Once upon a time, people used to pay each other in gold and other precious metals. It was difficult to transport and difficult to divide.
So, paper money was invented as a claim to gold in a bank vault. It was easier to transport and divide.
However, banks gave out far more paper money than the amount of gold they had in the vault. They ran on fractional reserves and it was a real money maker. But, this meant that every now and then banks collapsed because they couldn’t pay up.
Which is why Central Banking came into the picture. They would be lenders of last resort and risks on runs on the bank would be mitigated as banks could guarantee each other’s deposits through a central bank. However, even through the risk of a bank run was lowered it wasn’t eliminated. In fact, its frequency may have been diminished but its impact was increased as banks continued to remain insolvent in this fractional reserve scheme.
Banks would still get in trouble. But now, if one bank got in enough trouble, they all would be in trouble at the same time. The only way out would be if governments stepped in to save them.
Every tie between the financial system and gold was severed in 1971. Richard Nixon decided that USD would no longer be exchangeable for a fixed amount of gold. In essence, this created a ticking time bomb because there was the limit on the amount of paper money banks could create.
This was the moment when all money essentially became credit. Money was no longer supported by an asset.
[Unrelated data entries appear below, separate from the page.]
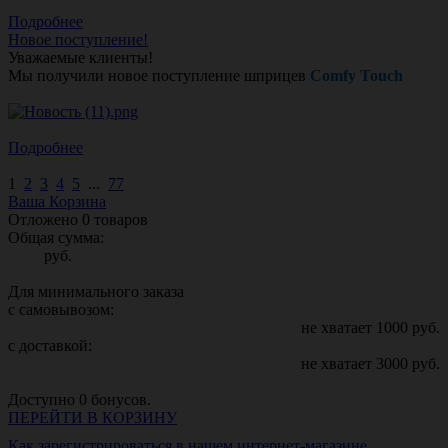
Подробнее
Новое поступление!
Уважаемые клиенты!
Мы получили новое поступление шприцев
Comfy Touch
Подробнее
1
2
3
4
5
...
77
Ваша Корзина
Отложено
0
товаров
Общая сумма:
руб.
Для минимального заказа
с самовывозом:
не хватает
1000
руб.
с доставкой:
не хватает
3000
руб.
Доступно
0
бонусов.
ПЕРЕЙТИ В КОРЗИНУ
Как зарегистрироваться в нашем интернет-магазине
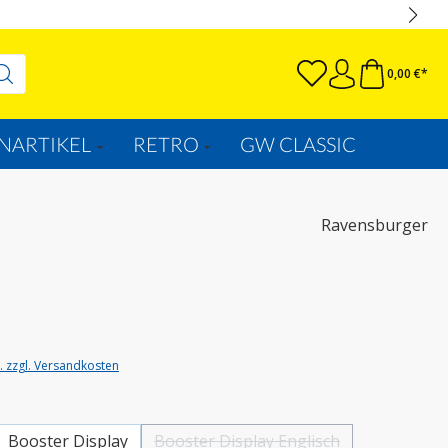
0,00 €*
NARTIKEL
RETRO
GW CLASSIC
Ravensburger
t. zzgl. Versandkosten
wählen
Booster Display
Booster Display Englisch
(Diese Option ist zurzeit nicht verfü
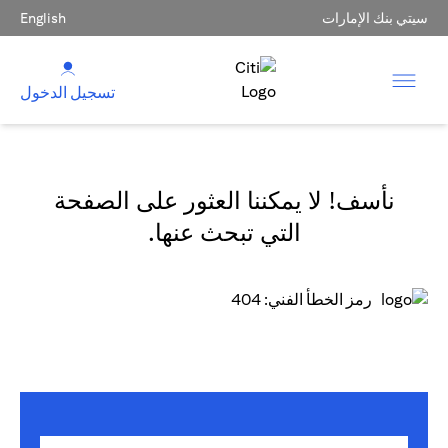
سيتي بنك الإمارات
English
تسجيل الدخول
نأسف! لا يمكننا العثور على الصفحة
التي تبحث عنها.
رمز الخطأ الفني: 404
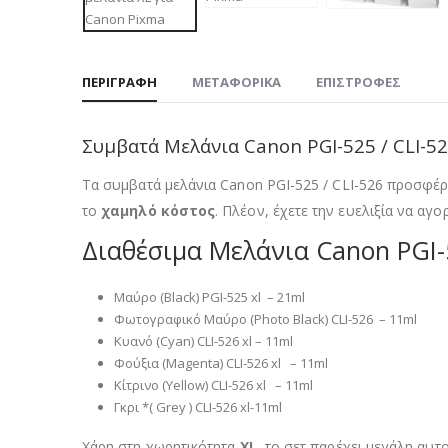
ΠΕΡΙΓΡΑΦΉ
ΜΕΤΑΦΟΡΙΚΆ
ΕΠΙΣΤΡΟΦΈΣ
Συμβατά Μελάνια Canon PGI-525 / CLI-526
Τα συμβατά μελάνια Canon PGI-525 / CLI-526 προσφέρο
το
χαμηλό κόστος
. Πλέον, έχετε την ευελιξία να αγο
Διαθέσιμα Μελάνια Canon PGI-5
Μαύρο (Black) PGI-525 xl – 21ml
Φωτογραφικό Μαύρο (Photo Black) CLI-526 – 11ml
Κυανό (Cyan) CLI-526 xl – 11ml
Φούξια (Magenta) CLI-526 xl – 11ml
Κίτρινο (Yellow) CLI-526 xl – 11ml
Γκρι *( Grey ) CLI-526 xl-11ml
Χάρη στη χωρητικότητα
XL
, το σετ παρέχει μεγάλη αυτ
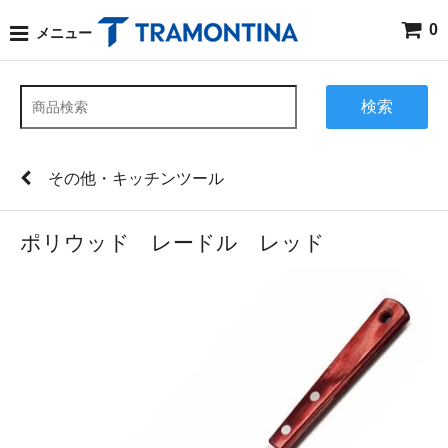
0
メニュー
検索
その他・キッチンツール
ポリウッド レードル レッド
Banks just printed money and expected it to be returned to them with interest. Yes, they needed to keep adequate reserves but the reserves consisted of the same credit-based money and the reserves are much lower than the loans they lent out.
This led to an explosion in the money supply. The ECB currently reports a yearly increase of about 5% in the supply of the Euro
Which leads to a yearly increase in prices. The increase in prices is somewhat lower than the increase in the money supply because of increased productivity. As time goes by society gets better at producing, we use more advanced technology, better utilization of resources etc. So, you’d expect prices to drop every year wouldn’t you? The fact that they don’t is because of money creation.
What remains is an inflation rate in the 2% range.
Banks have figured that they can siphon off all productivity increaes and around 2% every year without people complaining too much.
They do this by increasing the money supply by about 5% a year and getting this money returned to them as interest.
As if this dastardly tax on society wasn’t enough. Every couple of years banks take society hostage. In case of a financial crisis, banks know the government will bail them out, or the system will collapse.
The digitization of traditional money is even worse. If this happens no two free men would be able to exchange money without a bank acting as an intermediary. If you believe that to transact with others is a fundamental right, this should scare you.
The lack of sound money was the root of the problem. We had to use paper money because there was no better alternative. Gold and silver still remain difficult to use.
There have been past attempts at changing the system. A private currency called the Liberty Dollar was launched in 2007. The initiative was shut down because it undermined the U.S currency system. The reason given was that an alternative could only thrive if no one could take ownership of it and there was no central point of failure.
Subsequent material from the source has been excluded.